Counting on one's fingers seems a natural way to compute numbers, but the Greco-Romans didn't just count "on" their fingers. They counted with their fingers, and not to be quick and accurate with the finger symbols could be embarrassing.

Evidence, particularly from the Imperial Roman world, comes from archaeology and ancient writers. Archaeological evidence comes from tombs, mosaics, and tesserae (dice), which last show finger symbols on one side and Roman numerals on the other.

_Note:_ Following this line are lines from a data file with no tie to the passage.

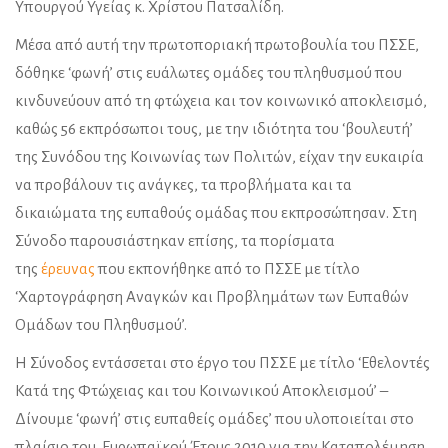
Υπουργού Υγείας κ. Χρίστου Πατσαλίδη.
Μέσα από αυτή την πρωτοποριακή πρωτοβουλία του ΠΣΣΕ,
δόθηκε ‘φωνή’ στις ευάλωτες ομάδες του πληθυσμού που
κινδυνεύουν από τη φτώχεια και τον κοινωνικό αποκλεισμό,
καθώς 56 εκπρόσωποι τους, με την ιδιότητα του ‘βουλευτή’
της Συνόδου της Κοινωνίας των Πολιτών, είχαν την ευκαιρία
να προβάλουν τις ανάγκες, τα προβλήματα και τα
δικαιώματα της ευπαθούς ομάδας που εκπροσώπησαν. Στη
Σύνοδο παρουσιάστηκαν επίσης, τα πορίσματα
της
έρευνας
που εκπονήθηκε από το ΠΣΣΕ με τίτλο
‘Χαρτογράφηση Αναγκών και Προβλημάτων των Ευπαθών
Ομάδων του Πληθυσμού’.
Η Σύνοδος εντάσσεται στο έργο του ΠΣΣΕ με τίτλο ‘Εθελοντές
Κατά της Φτώχειας και του Κοινωνικού Αποκλεισμού’ –
Δίνουμε ‘φωνή’ στις ευπαθείς ομάδες’ που υλοποιείται στο
πλαίσιο του Ευρωπαϊκού Έτους 2010 για την Καταπολέμηση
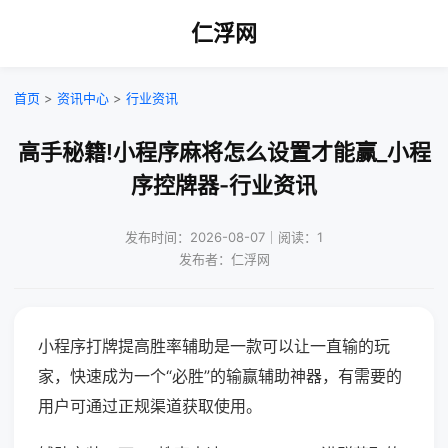
仁浮网
首页
>
资讯中心
>
行业资讯
高手秘籍!小程序麻将怎么设置才能赢_小程
序控牌器-行业资讯
发布时间：2026-08-07｜阅读：1
发布者：仁浮网
小程序打牌提高胜率辅助是一款可以让一直输的玩
家，快速成为一个“必胜”的输赢辅助神器，有需要的
用户可通过正规渠道获取使用。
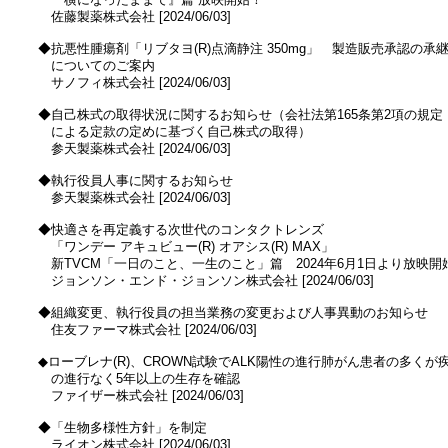
　　佐藤製薬株式会社 [2024/06/03]

　◆抗悪性腫瘍剤「リブタヨ(R)点滴静注 350mg」　製造販売承認の承継
　　についてのご案内

　　サノフィ株式会社 [2024/06/03]

　◆自己株式の取得状況に関するお知らせ（会社法第165条第2項の規定

　　による定款の定めに基づく自己株式の取得）

　　参天製薬株式会社 [2024/06/03]

　◆執行役員人事に関するお知らせ

　　参天製薬株式会社 [2024/06/03]

　◆快適さを再定義する次世代のコンタクトレンズ

　　「ワンデー アキュビュー(R) オアシス(R) MAX」

　　新TVCM「一日のこと、一生のこと」篇　2024年6月1日より放映開始
　　ジョンソン・エンド・ジョンソン株式会社 [2024/06/03]

　◆組織変更、執行役員の担当業務の変更および人事異動のお知らせ

　　住友ファーマ株式会社 [2024/06/03]

　◆ローブレナ(R)、CROWN試験でALK陽性の進行肺がん患者の多くが疾
　　の進行なく5年以上の生存を確認

　　ファイザー株式会社 [2024/06/03]

　◆「生物多様性方針」を制定

　　ライオン株式会社 [2024/06/03]
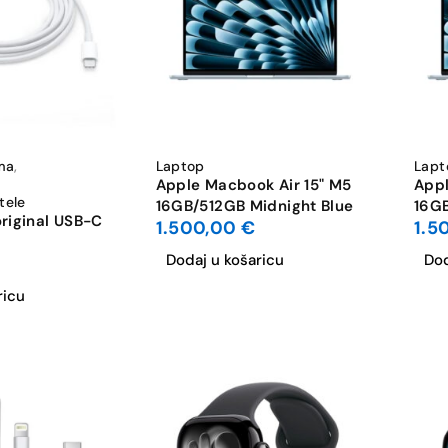
ma
,
Laptop
Lapt
Apple Macbook Air 15" M5
Appl
tele
16GB/512GB Midnight Blue
16GB
riginal USB-C
1.500,00
€
1.5
Dodaj u košaricu
Dod
ricu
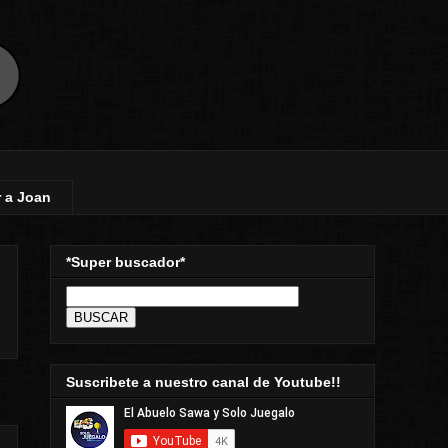
 a Joan
*Super buscador*
Suscribete a nuestro canal de Youtube!!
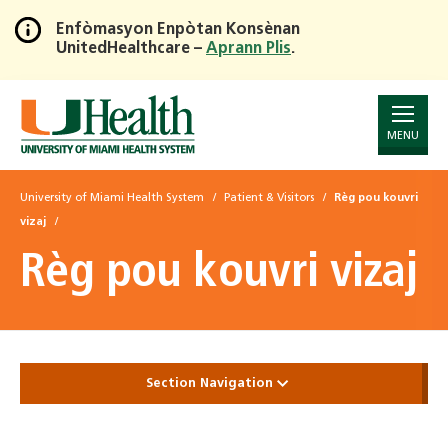
Enfòmasyon Enpòtan Konsènan
UnitedHealthcare –
Aprann Plis
.
Skip
to
Main
Content
MENU
University of Miami Health System
Patient & Visitors
Règ pou kouvri
vizaj
Règ pou kouvri vizaj
Section Navigation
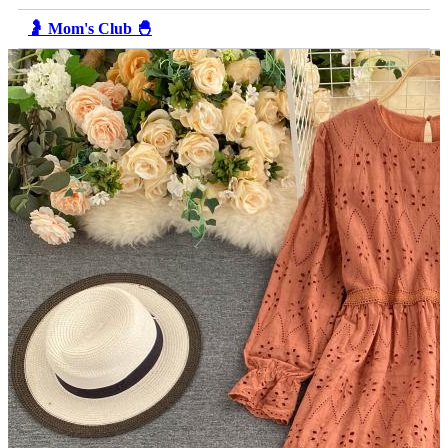
🤰 Mom's Club 🐣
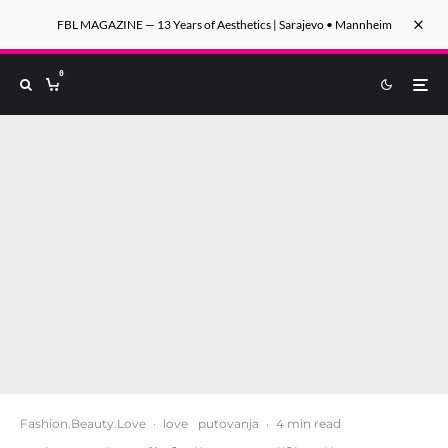
FBL MAGAZINE — 13 Years of Aesthetics | Sarajevo • Mannheim
0
Fashion.Beauty.Love
·
love
putovanja
·
4 min read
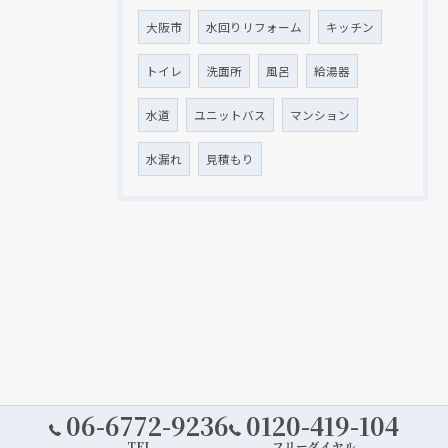
大阪市
水回りリフォーム
キッチン
トイレ
洗面所
風呂
給湯器
水道
ユニットバス
マンション
水漏れ
見積もり
06-6772-9236
0120-419-104
TEL
フリーダイヤル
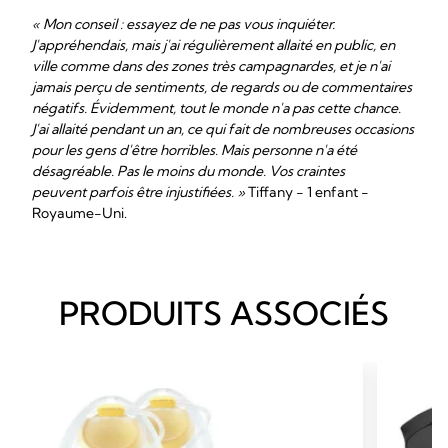
« Mon conseil : essayez de ne pas vous inquiéter.
J'appréhendais, mais j'ai régulièrement allaité en public, en
ville comme dans des zones très campagnardes, et je n'ai
jamais perçu de sentiments, de regards ou de commentaires
négatifs. Évidemment, tout le monde n'a pas cette chance.
J'ai allaité pendant un an, ce qui fait de nombreuses occasions
pour les gens d'être horribles. Mais personne n'a été
désagréable. Pas le moins du monde. Vos craintes
peuvent parfois être injustifiées. »
Tiffany - 1 enfant -
Royaume-Uni.
PRODUITS ASSOCIÉS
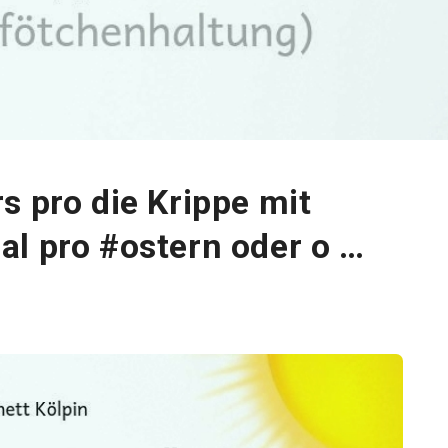
s pro die Krippe mit
l pro #ostern oder o …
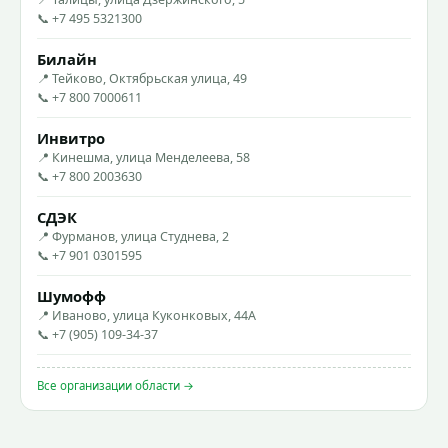
📞 +7 495 5321300
Билайн
📍 Тейково, Октябрьская улица, 49
📞 +7 800 7000611
Инвитро
📍 Кинешма, улица Менделеева, 58
📞 +7 800 2003630
СДЭК
📍 Фурманов, улица Студнева, 2
📞 +7 901 0301595
Шумофф
📍 Иваново, улица Куконковых, 44А
📞 +7 (905) 109-34-37
Все организации области →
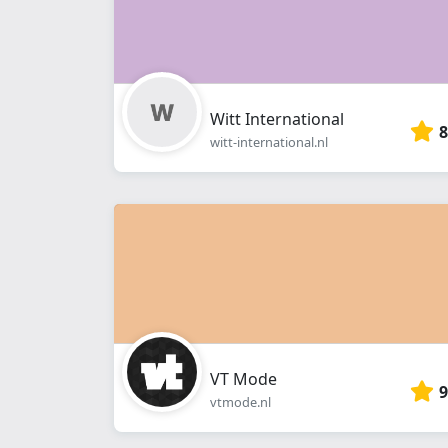
Witt International
8
witt-international.nl
VT Mode
9
vtmode.nl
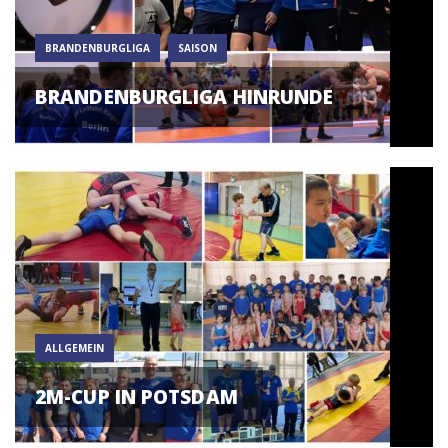
BRANDENBURGLIGA
SAISON
BRANDENBURGLIGA HINRUNDE
ALLGEMEIN
2M-CUP IN POTSDAM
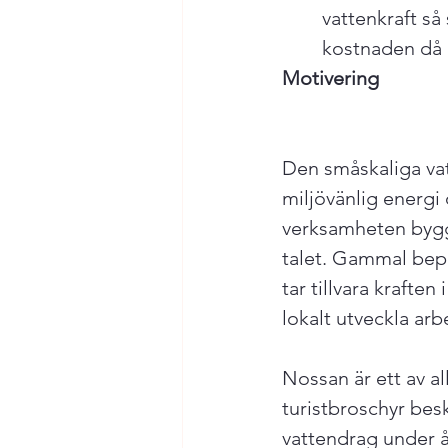
vattenkraft så
kostnaden då m
Motivering
Den småskaliga vat
miljövänlig energi
verksamheten bygger
talet. Gammal bep
tar tillvara krafte
lokalt utveckla arb
Nossan är ett av 
turistbroschyr bes
vattendrag under å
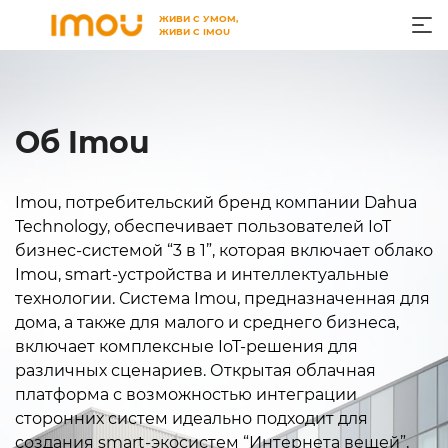
ЖИВИ С УМОМ,
ЖИВИ С IMOU
Об Imou
Imou, потребительский бренд компании Dahua
Technology, обеспечивает пользователей IoT
бизнес-системой “3 в 1”, которая включает облако
Imou, smart-устройства и интеллектуальные
технологии. Система Imou, предназначенная для
дома, а также для малого и среднего бизнеса,
включает комплексные IoT-решения для
различных сценариев. Открытая облачная
платформа с возможностью интеграции
сторонних систем идеально подходит для
создания smart-экосистем “Интернета вещей”,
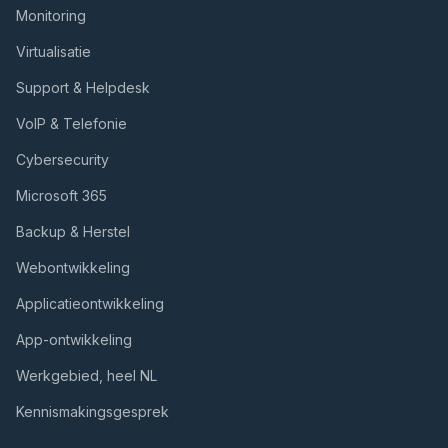
Monitoring
Virtualisatie
Support & Helpdesk
VoIP & Telefonie
Cybersecurity
Microsoft 365
Backup & Herstel
Webontwikkeling
Applicatieontwikkeling
App-ontwikkeling
Werkgebied, heel NL
Kennismakingsgesprek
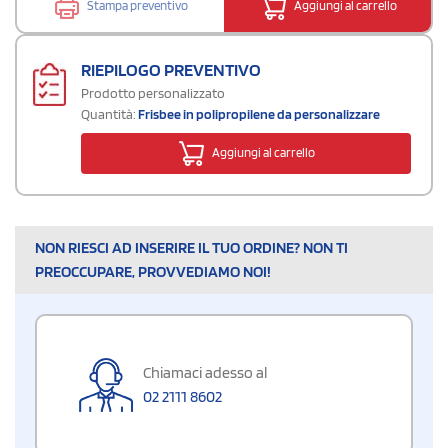
Stampa preventivo
Aggiungi al carrello
RIEPILOGO PREVENTIVO
Prodotto personalizzato
Quantità:
Frisbee in polipropilene da personalizzare
Aggiungi al carrello
NON RIESCI AD INSERIRE IL TUO ORDINE? NON TI
PREOCCUPARE, PROVVEDIAMO NOI!
Chiamaci adesso al
02 2111 8602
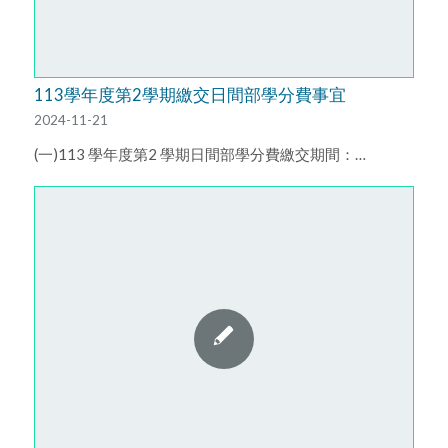
113學年度第2學期繳交日間部學分費事宜
2024-11-21
(一)113 學年度第2 學期日間部學分費繳交期間：…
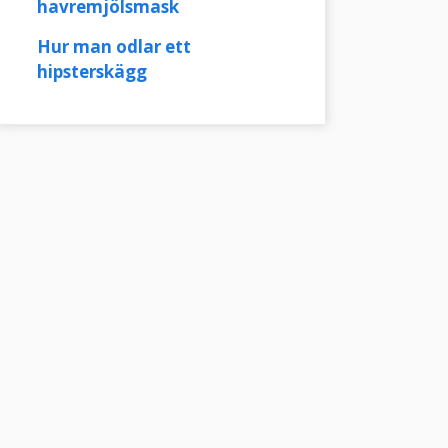
havremjölsmask
Hur man odlar ett
hipsterskägg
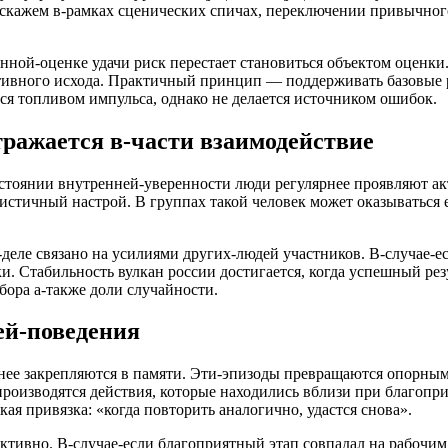
о: скажем в-рамках сценических спичах, переключении привычно
енной-оценке удачи риск перестает становиться объектом оценки
ативного исхода. Практичный принцип — поддерживать базовые 
ся топливом импульса, однако не делается источником ошибок.
ражается в-части взаимодействие
остоянии внутренней-уверенности люди регулярнее проявляют акт
мистичный настрой. В группах такой человек может оказываться
-деле связано на усилиями других-людей участников. В-случае-е
. Стабильность вулкан россии достигается, когда успешный рез
бора а-также доли случайности.
ей-поведения
ее закрепляются в памяти. Эти-эпизоды превращаются опорными
спроизводятся действия, которые находились вблизи при благоп
ая привязка: «когда повторить аналогично, удастся снова».
руктивно. В-случае-если благоприятный этап совпадал на рабочи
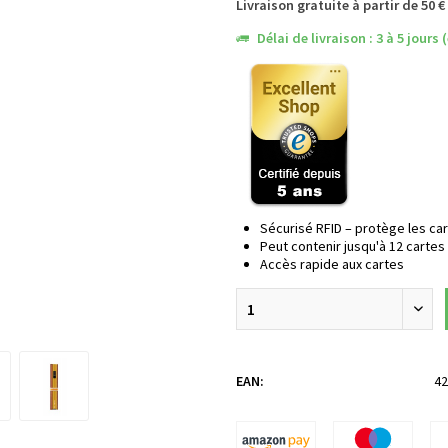
Livraison gratuite à partir de 50 €
Délai de livraison : 3 à 5 jours
Sécurisé RFID – protège les car
Peut contenir jusqu'à 12 cartes
Accès rapide aux cartes
EAN:
42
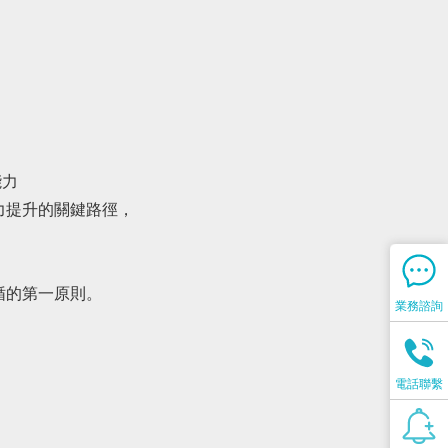
能力
力提升的關鍵路徑，
循的第一原則。
業務諮詢
電話聯繫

Burma P. Williams and Richard S. Williams, in their article "Finger Numbers in the Roman World and the Early Middle Ages," from Isis, Vol. 86, No. 4 (Dec. 1995), pp. 587-608, state that Quintilian said an orator would be considered uneducated were he hesitant in calculating or used the wrong gestures with his fingers while making a calculation. This shows that fingers were probably not just used to show numbers, but to perform operations like addition and subtraction on them. However, as the authors state, we don't know whether the ancients used their fingers merely to keep track of intermediate stages while making mental calculations or whether they used their fingers actually to perform the computations.

This finger number system appears to have been in use throughout the Greco-Roman world and well into the Middle Ages. That the Greeks used fingers for computations seems implicit in the Homeric term for counting, pempathai, which means 'to count by fives'.

The article "Finger Numbers in the Roman World and the Early Middle Ages" mentions a riddle (from Symphosius and Alcuin) which seems to show something about how counting was done:

How can 7 from 8 equal 6? Since the number 8 was represented by lowering the little and ring finger of the left hand and the number 7 was represented by lowering just the little finger, if you start with the 8 -- i.e., little and ring finger lowered -- and then raise the little finger to subtract the 7, the ring finger remains lowered and that was the symbol for 6. Obviously, the wrong answer, but perhaps a cautionary tale for those learning the finger calculator.